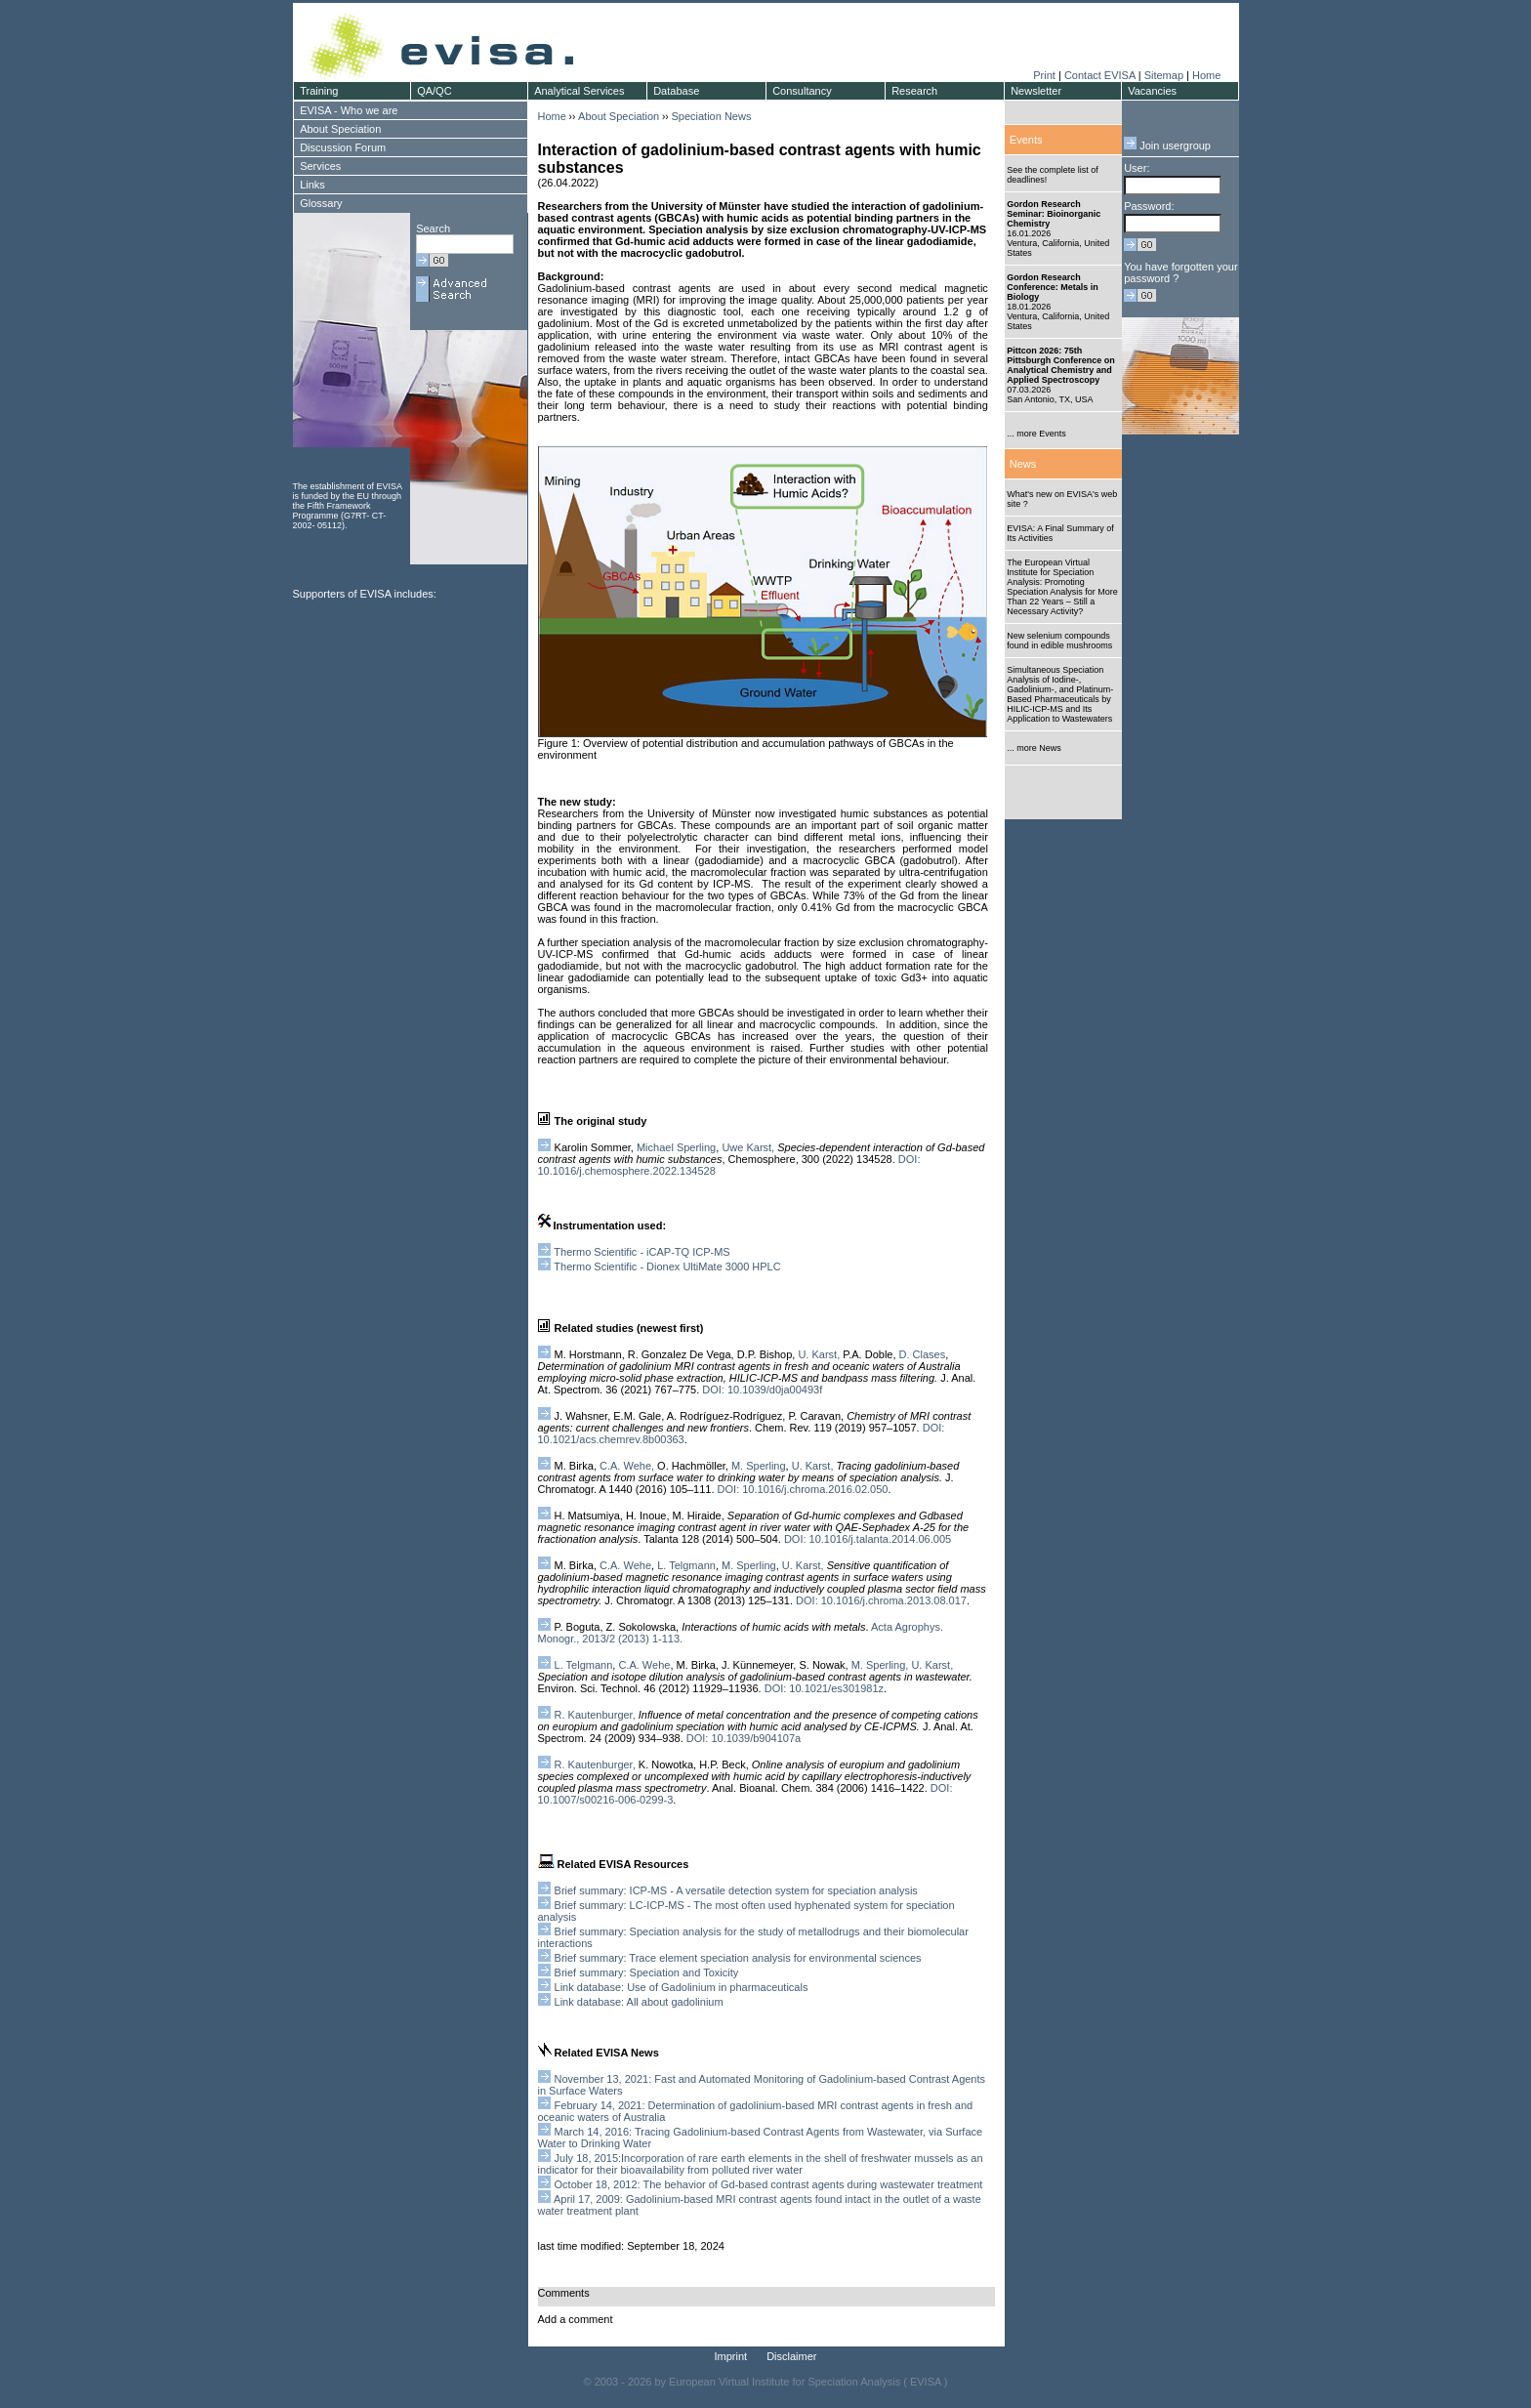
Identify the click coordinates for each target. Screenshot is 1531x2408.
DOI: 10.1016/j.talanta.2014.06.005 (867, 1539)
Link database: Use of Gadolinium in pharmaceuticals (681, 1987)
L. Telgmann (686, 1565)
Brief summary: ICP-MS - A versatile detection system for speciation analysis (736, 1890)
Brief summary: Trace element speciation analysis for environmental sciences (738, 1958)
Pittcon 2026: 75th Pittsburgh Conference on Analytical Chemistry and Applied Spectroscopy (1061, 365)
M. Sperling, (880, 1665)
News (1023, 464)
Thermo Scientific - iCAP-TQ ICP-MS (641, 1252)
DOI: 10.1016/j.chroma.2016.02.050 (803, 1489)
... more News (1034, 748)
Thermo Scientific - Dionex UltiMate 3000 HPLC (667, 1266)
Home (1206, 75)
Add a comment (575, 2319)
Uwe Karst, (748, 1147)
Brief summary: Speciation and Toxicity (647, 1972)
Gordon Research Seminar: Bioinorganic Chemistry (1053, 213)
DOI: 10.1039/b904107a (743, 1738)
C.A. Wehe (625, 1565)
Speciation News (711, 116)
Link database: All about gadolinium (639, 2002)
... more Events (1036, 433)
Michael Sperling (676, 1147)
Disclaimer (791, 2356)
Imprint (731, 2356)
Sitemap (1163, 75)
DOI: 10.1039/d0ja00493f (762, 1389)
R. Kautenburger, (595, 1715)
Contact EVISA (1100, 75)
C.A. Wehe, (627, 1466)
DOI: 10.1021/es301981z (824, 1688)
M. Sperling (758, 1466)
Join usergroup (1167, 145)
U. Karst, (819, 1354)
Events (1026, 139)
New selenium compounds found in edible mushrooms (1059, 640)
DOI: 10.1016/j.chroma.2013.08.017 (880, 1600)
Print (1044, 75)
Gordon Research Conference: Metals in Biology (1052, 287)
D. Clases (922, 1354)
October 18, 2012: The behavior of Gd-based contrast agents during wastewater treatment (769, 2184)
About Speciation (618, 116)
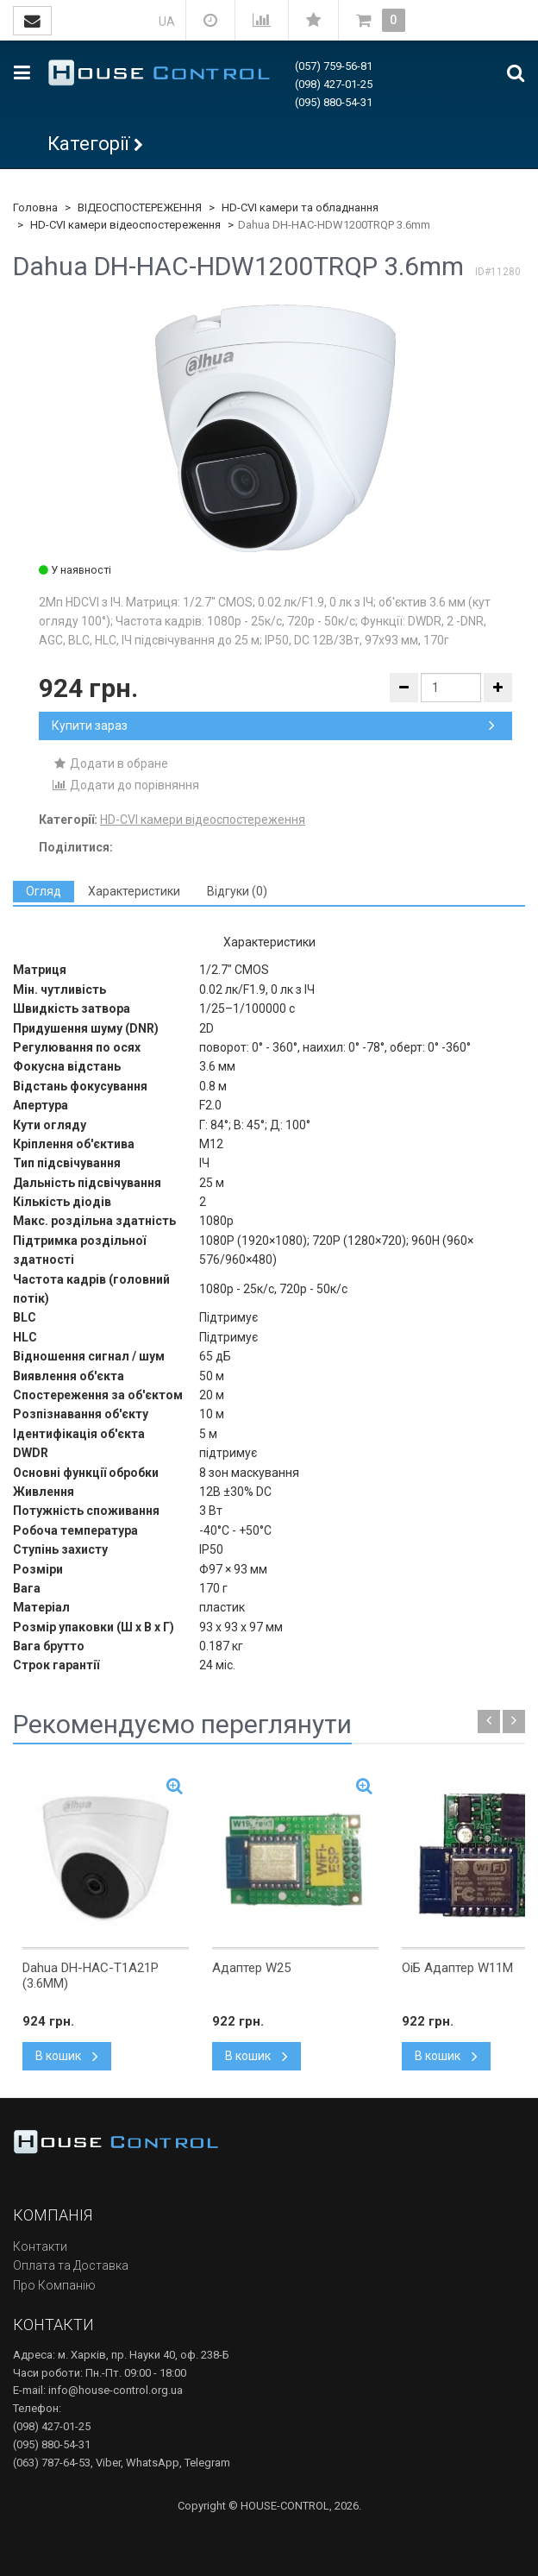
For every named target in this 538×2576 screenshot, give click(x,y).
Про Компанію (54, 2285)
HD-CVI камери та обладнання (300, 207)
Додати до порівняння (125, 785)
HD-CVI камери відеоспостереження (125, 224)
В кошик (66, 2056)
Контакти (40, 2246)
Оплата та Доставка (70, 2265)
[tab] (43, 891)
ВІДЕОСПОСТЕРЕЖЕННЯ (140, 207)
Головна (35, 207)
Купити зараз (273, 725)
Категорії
^^^^^^^^^^^^^^^^
Task objective: The stretch of entries above that starts with the line containing "C.A. Wehe (625, 1565)" and goes on through the line containing "New selenium compounds" is to be transcribed exactly, and no other line is to be transcribed.

Task answer:
C.A. Wehe (625, 1565)
Speciation News (711, 116)
Link database: All about gadolinium (639, 2002)
... more Events (1036, 433)
Michael Sperling (676, 1147)
Disclaimer (791, 2356)
Imprint (731, 2356)
Sitemap (1163, 75)
DOI: 10.1039/d0ja00493f (762, 1389)
R. Kautenburger, (595, 1715)
Contact EVISA (1100, 75)
C.A. Wehe, (627, 1466)
DOI: 10.1021/es301981z (824, 1688)
M. Sperling (758, 1466)
Join usergroup (1167, 145)
U. Karst, (819, 1354)
Events (1026, 139)
New selenium compounds found in edible mushrooms (1059, 640)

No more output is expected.